A positive value indicates net USDC extraction from the pool (wallet is
a net seller of ETH); a negative value indicates net USDC injection
(wallet is a net buyer). This is the primary profitability indicator.

2.2.4 Block-Level Features

Four features capture intra-block positioning and dominance, computed
from the pool's transaction log indexed by block number and log index.

avg_log_index is the mean position of the wallet's transactions
within their respective blocks. Lower values indicate earlier placement,
which in the context of a Uniswap pool is a direct signal of block
construction access: randomly submitted transactions land at positions
determined by mempool ordering, while block builders can place their own
transactions first.

block_capture_rate is the fraction of blocks in which the wallet
accounts for more than 50% of the pool's total swap volume. A wallet
achieving majority volume share in a block has effectively dominated
that block's price discovery.

avg_block_share is the mean fraction of per-block pool volume
attributable to the wallet, across all blocks in which it appears.

avg_txs_per_block and multi_tx_rate measure the intensity
and prevalence of multi-transaction execution within single blocks.
avg_txs_per_block is the mean number of swaps placed by the wallet in
a block; multi_tx_rate is the fraction of blocks containing more than
one such swap.

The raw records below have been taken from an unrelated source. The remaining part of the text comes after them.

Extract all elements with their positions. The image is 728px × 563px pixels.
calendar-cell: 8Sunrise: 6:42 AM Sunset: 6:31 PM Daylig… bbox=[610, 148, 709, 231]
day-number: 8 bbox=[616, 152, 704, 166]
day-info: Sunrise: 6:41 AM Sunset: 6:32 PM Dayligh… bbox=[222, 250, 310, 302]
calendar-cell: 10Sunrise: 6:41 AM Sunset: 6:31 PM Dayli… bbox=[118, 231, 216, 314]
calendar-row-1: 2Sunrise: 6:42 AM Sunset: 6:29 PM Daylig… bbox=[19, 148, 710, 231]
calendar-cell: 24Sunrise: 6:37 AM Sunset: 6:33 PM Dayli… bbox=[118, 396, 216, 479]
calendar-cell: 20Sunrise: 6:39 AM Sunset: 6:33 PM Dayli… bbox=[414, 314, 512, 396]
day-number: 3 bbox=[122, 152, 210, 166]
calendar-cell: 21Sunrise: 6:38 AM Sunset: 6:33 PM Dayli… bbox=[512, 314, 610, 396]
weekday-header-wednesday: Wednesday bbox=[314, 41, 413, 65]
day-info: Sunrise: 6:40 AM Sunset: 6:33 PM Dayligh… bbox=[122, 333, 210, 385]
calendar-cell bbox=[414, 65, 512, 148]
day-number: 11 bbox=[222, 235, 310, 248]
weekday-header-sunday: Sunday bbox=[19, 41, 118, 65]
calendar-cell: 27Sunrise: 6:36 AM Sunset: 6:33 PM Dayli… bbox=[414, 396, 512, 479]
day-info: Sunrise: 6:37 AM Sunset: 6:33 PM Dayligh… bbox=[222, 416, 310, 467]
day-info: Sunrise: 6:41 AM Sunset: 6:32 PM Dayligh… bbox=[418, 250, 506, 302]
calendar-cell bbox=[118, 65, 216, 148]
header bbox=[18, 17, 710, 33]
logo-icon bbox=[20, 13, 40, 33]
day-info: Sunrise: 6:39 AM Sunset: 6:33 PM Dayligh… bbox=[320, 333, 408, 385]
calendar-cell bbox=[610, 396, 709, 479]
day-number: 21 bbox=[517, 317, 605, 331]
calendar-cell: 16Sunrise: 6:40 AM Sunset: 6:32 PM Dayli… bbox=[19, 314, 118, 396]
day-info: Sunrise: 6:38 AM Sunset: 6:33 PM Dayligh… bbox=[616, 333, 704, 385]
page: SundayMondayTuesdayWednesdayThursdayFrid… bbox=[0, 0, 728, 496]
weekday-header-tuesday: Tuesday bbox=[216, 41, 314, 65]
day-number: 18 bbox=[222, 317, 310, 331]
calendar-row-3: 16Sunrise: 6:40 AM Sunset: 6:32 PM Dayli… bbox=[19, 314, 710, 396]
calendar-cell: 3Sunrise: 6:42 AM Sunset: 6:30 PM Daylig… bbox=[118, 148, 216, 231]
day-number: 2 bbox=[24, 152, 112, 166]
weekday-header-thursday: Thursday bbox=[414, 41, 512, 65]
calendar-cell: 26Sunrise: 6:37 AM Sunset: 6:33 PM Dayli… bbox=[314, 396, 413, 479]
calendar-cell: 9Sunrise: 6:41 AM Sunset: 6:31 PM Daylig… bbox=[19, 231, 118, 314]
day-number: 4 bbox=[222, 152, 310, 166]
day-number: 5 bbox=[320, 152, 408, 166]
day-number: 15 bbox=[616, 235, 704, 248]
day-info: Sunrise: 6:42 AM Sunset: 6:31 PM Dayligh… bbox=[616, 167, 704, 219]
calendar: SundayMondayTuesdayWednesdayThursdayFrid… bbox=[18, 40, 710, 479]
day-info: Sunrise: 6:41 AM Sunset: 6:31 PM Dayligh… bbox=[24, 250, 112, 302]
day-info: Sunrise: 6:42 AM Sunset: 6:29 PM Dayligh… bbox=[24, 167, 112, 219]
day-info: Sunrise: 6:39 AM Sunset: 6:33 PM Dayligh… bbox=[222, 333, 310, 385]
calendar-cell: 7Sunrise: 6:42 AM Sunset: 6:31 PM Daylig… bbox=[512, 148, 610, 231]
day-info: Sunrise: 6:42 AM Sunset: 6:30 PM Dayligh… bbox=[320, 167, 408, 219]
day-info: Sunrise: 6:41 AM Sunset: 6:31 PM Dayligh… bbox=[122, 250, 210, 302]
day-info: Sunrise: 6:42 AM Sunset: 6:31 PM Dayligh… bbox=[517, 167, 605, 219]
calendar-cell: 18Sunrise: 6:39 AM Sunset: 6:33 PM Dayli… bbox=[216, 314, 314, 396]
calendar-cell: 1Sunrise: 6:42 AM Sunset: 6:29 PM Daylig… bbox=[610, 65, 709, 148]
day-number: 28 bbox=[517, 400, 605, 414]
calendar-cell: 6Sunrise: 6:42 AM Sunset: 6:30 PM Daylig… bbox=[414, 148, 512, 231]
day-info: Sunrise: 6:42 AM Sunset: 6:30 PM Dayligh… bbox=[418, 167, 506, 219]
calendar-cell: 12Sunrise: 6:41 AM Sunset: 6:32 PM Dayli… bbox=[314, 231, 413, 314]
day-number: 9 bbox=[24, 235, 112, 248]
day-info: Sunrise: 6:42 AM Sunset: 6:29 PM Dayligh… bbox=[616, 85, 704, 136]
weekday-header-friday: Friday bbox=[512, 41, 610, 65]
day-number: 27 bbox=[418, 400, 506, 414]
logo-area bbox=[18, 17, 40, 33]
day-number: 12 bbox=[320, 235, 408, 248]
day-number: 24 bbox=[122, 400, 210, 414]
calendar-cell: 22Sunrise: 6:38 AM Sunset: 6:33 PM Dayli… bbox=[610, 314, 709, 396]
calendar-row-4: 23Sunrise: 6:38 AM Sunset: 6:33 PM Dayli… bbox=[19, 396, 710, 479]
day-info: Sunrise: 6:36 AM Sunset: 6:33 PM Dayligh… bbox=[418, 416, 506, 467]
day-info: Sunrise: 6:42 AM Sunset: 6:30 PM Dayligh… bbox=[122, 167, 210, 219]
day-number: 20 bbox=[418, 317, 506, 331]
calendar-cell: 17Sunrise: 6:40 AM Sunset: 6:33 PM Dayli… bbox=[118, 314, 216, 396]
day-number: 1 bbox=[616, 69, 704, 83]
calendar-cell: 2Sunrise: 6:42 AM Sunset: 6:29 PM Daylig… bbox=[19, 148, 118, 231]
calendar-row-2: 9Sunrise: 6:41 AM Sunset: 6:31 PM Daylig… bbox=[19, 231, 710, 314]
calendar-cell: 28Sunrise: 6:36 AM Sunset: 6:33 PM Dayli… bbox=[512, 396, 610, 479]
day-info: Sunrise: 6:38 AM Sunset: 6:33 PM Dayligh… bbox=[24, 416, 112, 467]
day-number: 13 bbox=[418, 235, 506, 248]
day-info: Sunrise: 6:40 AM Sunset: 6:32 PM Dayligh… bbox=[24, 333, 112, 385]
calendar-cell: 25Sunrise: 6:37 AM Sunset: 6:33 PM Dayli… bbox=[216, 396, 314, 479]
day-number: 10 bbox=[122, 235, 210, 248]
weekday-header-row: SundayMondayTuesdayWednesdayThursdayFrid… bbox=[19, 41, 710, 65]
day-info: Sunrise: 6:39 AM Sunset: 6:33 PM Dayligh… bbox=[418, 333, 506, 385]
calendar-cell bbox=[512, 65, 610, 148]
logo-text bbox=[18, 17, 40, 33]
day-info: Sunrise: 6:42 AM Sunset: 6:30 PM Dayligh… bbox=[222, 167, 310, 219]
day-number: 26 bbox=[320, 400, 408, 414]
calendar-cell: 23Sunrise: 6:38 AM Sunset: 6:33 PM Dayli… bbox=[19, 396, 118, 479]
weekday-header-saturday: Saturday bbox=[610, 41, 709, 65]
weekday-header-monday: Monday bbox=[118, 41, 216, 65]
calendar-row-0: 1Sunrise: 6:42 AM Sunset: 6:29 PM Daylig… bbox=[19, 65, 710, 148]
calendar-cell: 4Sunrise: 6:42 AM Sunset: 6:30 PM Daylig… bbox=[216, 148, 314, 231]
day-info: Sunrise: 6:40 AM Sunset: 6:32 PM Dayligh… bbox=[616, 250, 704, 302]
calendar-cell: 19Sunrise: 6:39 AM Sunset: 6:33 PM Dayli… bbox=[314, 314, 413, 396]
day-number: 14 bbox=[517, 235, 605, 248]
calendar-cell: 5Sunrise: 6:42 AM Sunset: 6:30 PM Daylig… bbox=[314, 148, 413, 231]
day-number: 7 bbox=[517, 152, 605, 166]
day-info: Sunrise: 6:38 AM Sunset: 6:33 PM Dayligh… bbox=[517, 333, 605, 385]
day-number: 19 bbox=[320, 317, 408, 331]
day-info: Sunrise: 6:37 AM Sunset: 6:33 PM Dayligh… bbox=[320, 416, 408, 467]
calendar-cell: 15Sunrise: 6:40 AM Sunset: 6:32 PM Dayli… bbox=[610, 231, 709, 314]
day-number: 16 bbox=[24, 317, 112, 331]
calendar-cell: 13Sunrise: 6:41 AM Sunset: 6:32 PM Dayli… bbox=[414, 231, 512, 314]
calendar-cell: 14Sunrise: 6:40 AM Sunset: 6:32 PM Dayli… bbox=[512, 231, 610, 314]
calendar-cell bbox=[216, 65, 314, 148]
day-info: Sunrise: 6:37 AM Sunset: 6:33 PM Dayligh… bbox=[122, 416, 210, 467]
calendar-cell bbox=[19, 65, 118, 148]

Values above 2 on avg_txs_per_block are consistent
with atomic sandwich execution (frontrun + backrun bracketing a victim
trade).

2.2.5 CEX-Derived Feature

alpha_reaction_rate measures directional alignment between the
wallet's DEX trades and concurrent Kraken price movements. Tick-level
trade data for the XETHZUSD pair is fetched from the Kraken REST API,
resampled to one-second intervals, and forward-filled with a 60-second
cap to avoid attaching stale prices to DEX events. Price returns are
expressed in basis points. A CEX signal is defined as a one-second
interval with $|\text{bps}| \geq 5$. For each DEX swap occurring within
a signal window, a reaction is recorded if the trade direction matches
the CEX price movement:

$$
\text{reaction}_t = \mathbf{1}!\left[
(\text{bps}_t > 0 \wedge \text{side}_t = \text{BUY_ETH}) ;\vee;
(\text{bps}_t < 0 \wedge \text{side}_t = \text{SELL_ETH})
\right]
$$

The per-wallet rate is the mean over all signal-adjacent trades. A high
rate indicates that a wallet consistently trades in the direction of
concurrent CEX price moves, consistent with cross-venue arbitrage or
CEX-informed order placement.

2.3 Coordination Detection (WalletForensics)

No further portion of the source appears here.